_TO DO_: Reproduce every entry below exactly, minus the pictures.

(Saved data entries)
========================================================================

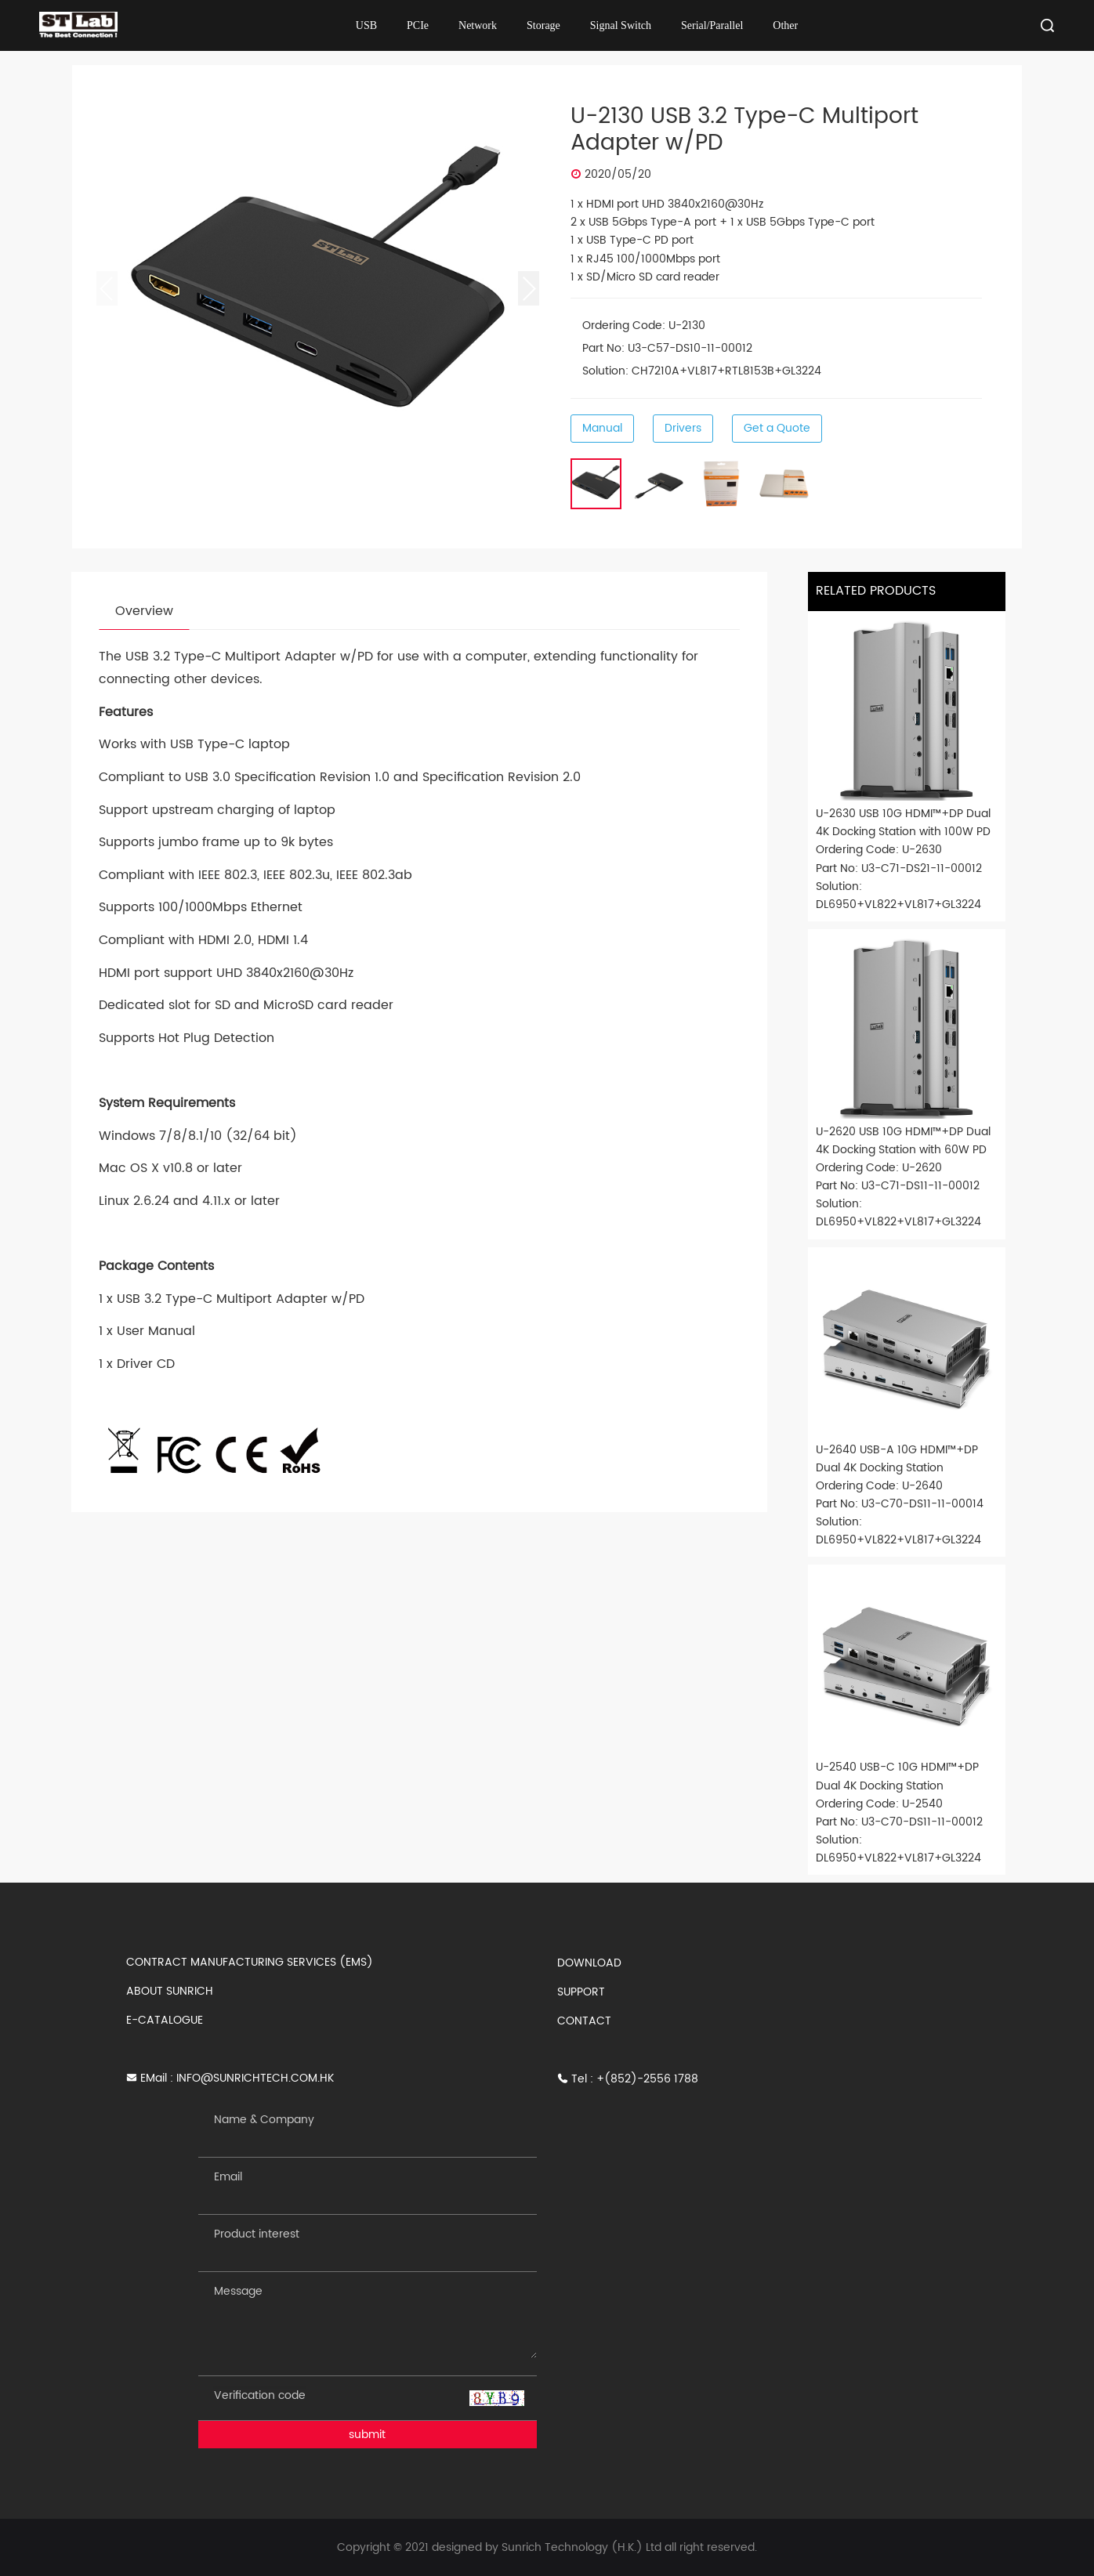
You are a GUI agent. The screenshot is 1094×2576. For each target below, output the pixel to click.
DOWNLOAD (589, 1963)
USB (366, 25)
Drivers (683, 428)
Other (785, 25)
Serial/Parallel (712, 25)
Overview (144, 611)
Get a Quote (777, 428)
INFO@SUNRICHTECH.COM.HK (255, 2078)
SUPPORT (581, 1992)
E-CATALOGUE (164, 2020)
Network (477, 25)
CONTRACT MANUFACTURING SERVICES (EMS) (249, 1962)
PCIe (418, 25)
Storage (543, 25)
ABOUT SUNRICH (169, 1991)
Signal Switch (620, 25)
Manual (602, 428)
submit (367, 2435)
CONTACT (584, 2021)
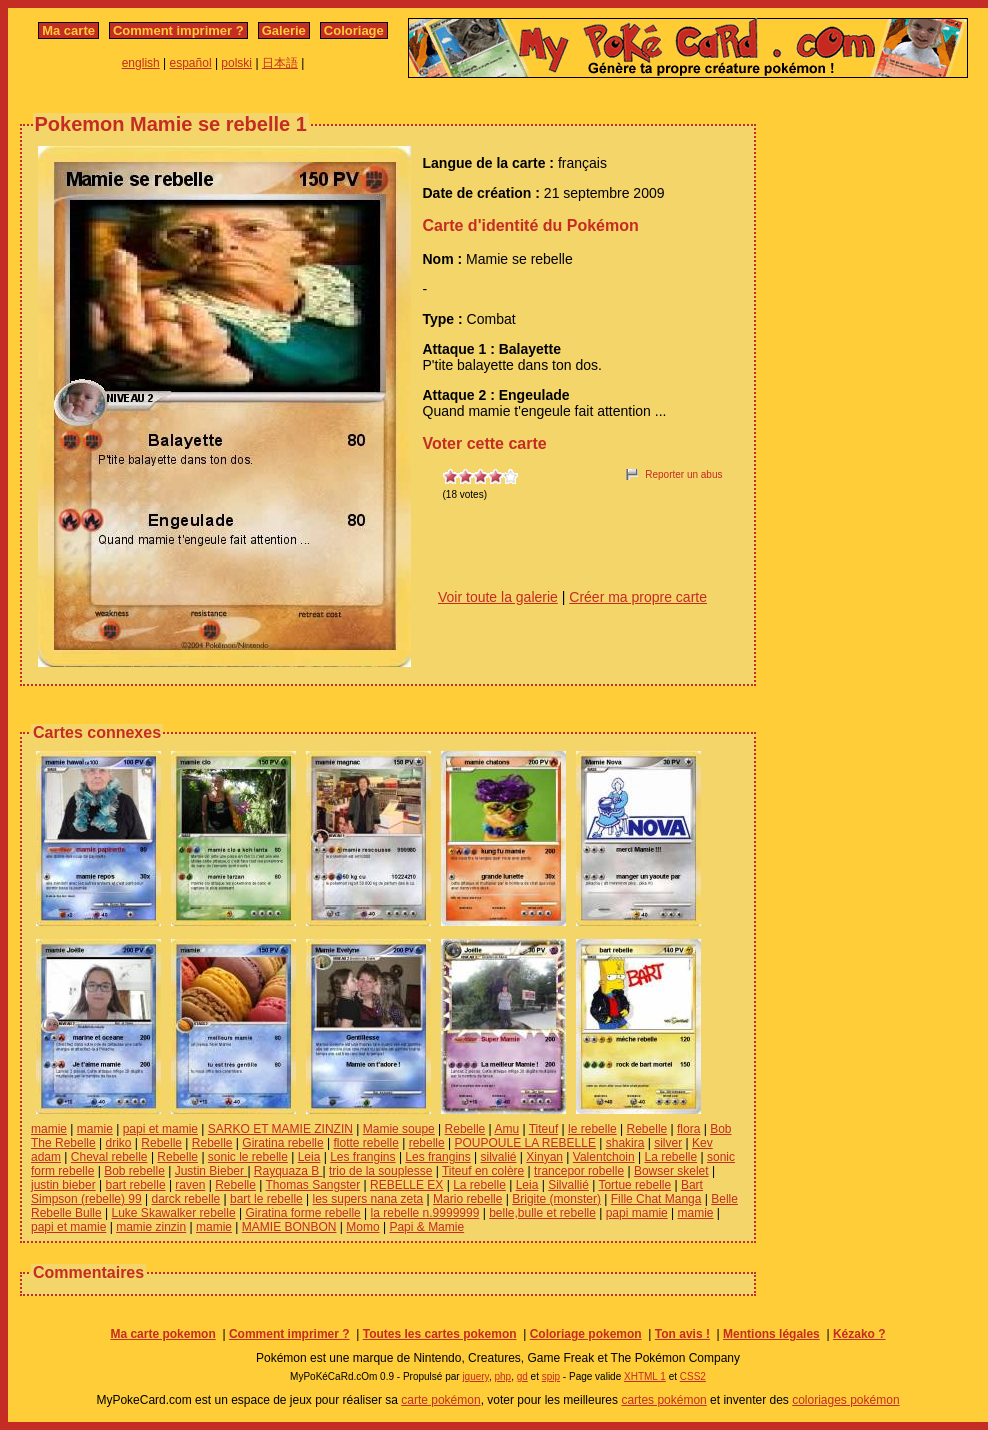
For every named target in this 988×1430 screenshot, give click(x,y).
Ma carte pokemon (162, 1334)
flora (688, 1129)
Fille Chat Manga (656, 1199)
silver (668, 1143)
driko (119, 1143)
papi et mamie (160, 1129)
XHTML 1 (645, 1376)
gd (522, 1376)
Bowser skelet (671, 1171)
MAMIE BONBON (289, 1227)
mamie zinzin (151, 1227)
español (191, 63)
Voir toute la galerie (498, 597)
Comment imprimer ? (178, 30)
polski (236, 63)
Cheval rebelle (109, 1157)
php (502, 1376)
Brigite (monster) (556, 1199)
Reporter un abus (683, 474)
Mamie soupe (399, 1129)
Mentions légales (771, 1334)
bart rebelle (136, 1185)
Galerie (284, 30)
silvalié (499, 1157)
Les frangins (362, 1157)
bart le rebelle (266, 1199)
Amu (506, 1129)
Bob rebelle (134, 1171)
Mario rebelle (467, 1199)
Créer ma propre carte (638, 597)
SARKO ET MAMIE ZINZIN (280, 1129)
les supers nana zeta (368, 1199)
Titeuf (544, 1129)
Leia (309, 1157)
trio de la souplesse (380, 1171)
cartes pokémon (663, 1400)
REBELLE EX (406, 1185)
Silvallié (568, 1185)
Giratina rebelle (282, 1143)
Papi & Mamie (426, 1227)
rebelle (427, 1143)
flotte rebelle (366, 1143)
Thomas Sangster (312, 1185)
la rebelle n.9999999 (425, 1213)
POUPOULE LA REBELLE (525, 1143)
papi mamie (637, 1213)
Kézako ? (859, 1334)
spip (551, 1376)
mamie (49, 1129)
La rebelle (670, 1157)
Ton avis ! (682, 1334)
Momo (362, 1227)
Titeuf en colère (483, 1171)
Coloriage (354, 30)
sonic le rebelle (248, 1157)
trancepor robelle (579, 1171)
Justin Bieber (211, 1171)
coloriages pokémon (845, 1400)
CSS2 (693, 1376)
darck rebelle (186, 1199)
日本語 (280, 63)
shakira (625, 1143)
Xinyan (544, 1157)
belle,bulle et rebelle (542, 1213)
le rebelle (592, 1129)
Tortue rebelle (634, 1185)
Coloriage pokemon (586, 1334)
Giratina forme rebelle (302, 1213)
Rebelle (465, 1129)
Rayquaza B (288, 1171)
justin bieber (63, 1185)
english (141, 63)
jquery (475, 1376)
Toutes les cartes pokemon (440, 1334)
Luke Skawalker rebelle (174, 1213)
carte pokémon (440, 1400)
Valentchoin (604, 1157)
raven (190, 1185)
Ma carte (68, 30)
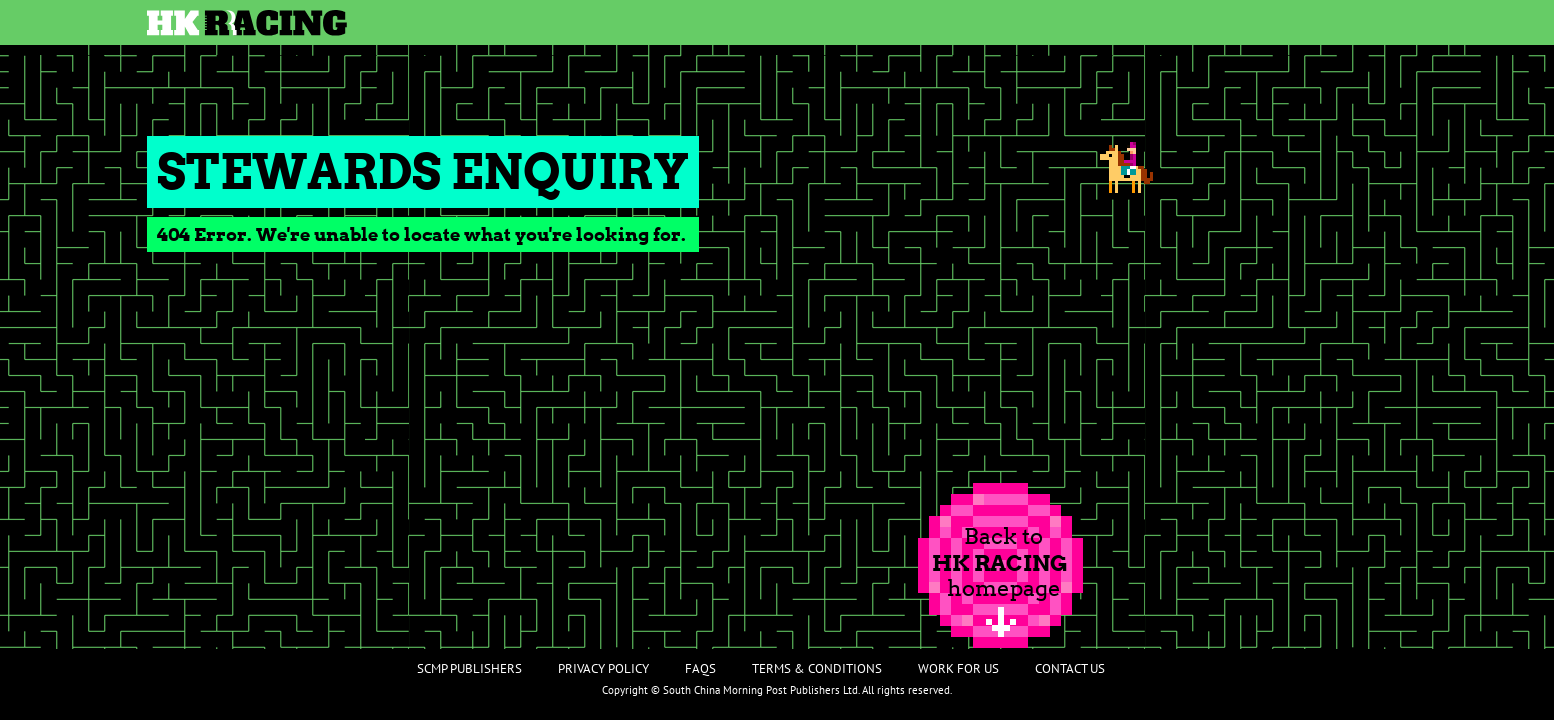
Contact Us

========================================================================

_OUTPUT OF THE TASK_:
You are a GUI agent. The screenshot is 1094×2576. For each target below, output the pixel to click.
DOWNLOAD (589, 1963)
USB (366, 25)
Drivers (683, 428)
Other (785, 25)
Serial/Parallel (712, 25)
Overview (144, 611)
Get a Quote (777, 428)
INFO@SUNRICHTECH.COM.HK (255, 2078)
SUPPORT (581, 1992)
E-CATALOGUE (164, 2020)
Network (477, 25)
CONTRACT MANUFACTURING SERVICES (EMS) (249, 1962)
PCIe (418, 25)
Storage (543, 25)
ABOUT SUNRICH (169, 1991)
Signal Switch (620, 25)
Manual (602, 428)
submit (367, 2435)
CONTACT (584, 2021)
For every named target in this 988×1430 screenshot, give click(x,y).
Ma carte pokemon (162, 1334)
flora (688, 1129)
Fille Chat Manga (656, 1199)
silver (668, 1143)
driko (119, 1143)
papi et mamie (160, 1129)
XHTML 1 (645, 1376)
gd (522, 1376)
Bowser skelet (671, 1171)
MAMIE BONBON (289, 1227)
mamie zinzin (151, 1227)
español (191, 63)
Voir toute la galerie (498, 597)
Comment imprimer ? (178, 30)
polski (236, 63)
Cheval rebelle (109, 1157)
php (502, 1376)
Brigite (monster) (556, 1199)
Reporter un abus (683, 474)
Mamie soupe (399, 1129)
Mentions légales (771, 1334)
bart rebelle (136, 1185)
Galerie (284, 30)
silvalié (499, 1157)
Les frangins (362, 1157)
bart le rebelle (266, 1199)
Amu (506, 1129)
Bob rebelle (134, 1171)
Mario rebelle (467, 1199)
Créer ma propre carte (638, 597)
SARKO ET MAMIE ZINZIN (280, 1129)
les supers nana zeta (368, 1199)
Titeuf (544, 1129)
Leia (309, 1157)
trio de la souplesse (380, 1171)
cartes pokémon (663, 1400)
REBELLE EX (406, 1185)
Silvallié (568, 1185)
Giratina rebelle (282, 1143)
Papi & Mamie (426, 1227)
rebelle (427, 1143)
flotte rebelle (366, 1143)
Thomas Sangster (312, 1185)
la rebelle n.9999999 (425, 1213)
POUPOULE LA REBELLE (525, 1143)
papi mamie (637, 1213)
Kézako ? (859, 1334)
spip (551, 1376)
mamie (49, 1129)
La rebelle (670, 1157)
Ton avis ! (682, 1334)
Momo (362, 1227)
Titeuf en colère (483, 1171)
Coloriage (354, 30)
sonic le rebelle (248, 1157)
trancepor robelle (579, 1171)
Justin Bieber (211, 1171)
coloriages pokémon (845, 1400)
CSS2 (693, 1376)
darck rebelle (186, 1199)
日本語 (280, 63)
shakira (625, 1143)
Xinyan (544, 1157)
belle,bulle et rebelle (542, 1213)
le rebelle (592, 1129)
Tortue rebelle (634, 1185)
Coloriage pokemon (586, 1334)
Giratina forme rebelle (302, 1213)
Rebelle (465, 1129)
Rayquaza B (288, 1171)
justin bieber (63, 1185)
english (141, 63)
jquery (475, 1376)
Toutes les cartes pokemon (440, 1334)
Luke Skawalker rebelle (174, 1213)
carte pokémon (440, 1400)
Valentchoin (604, 1157)
raven (190, 1185)
Ma carte (68, 30)
Contact Us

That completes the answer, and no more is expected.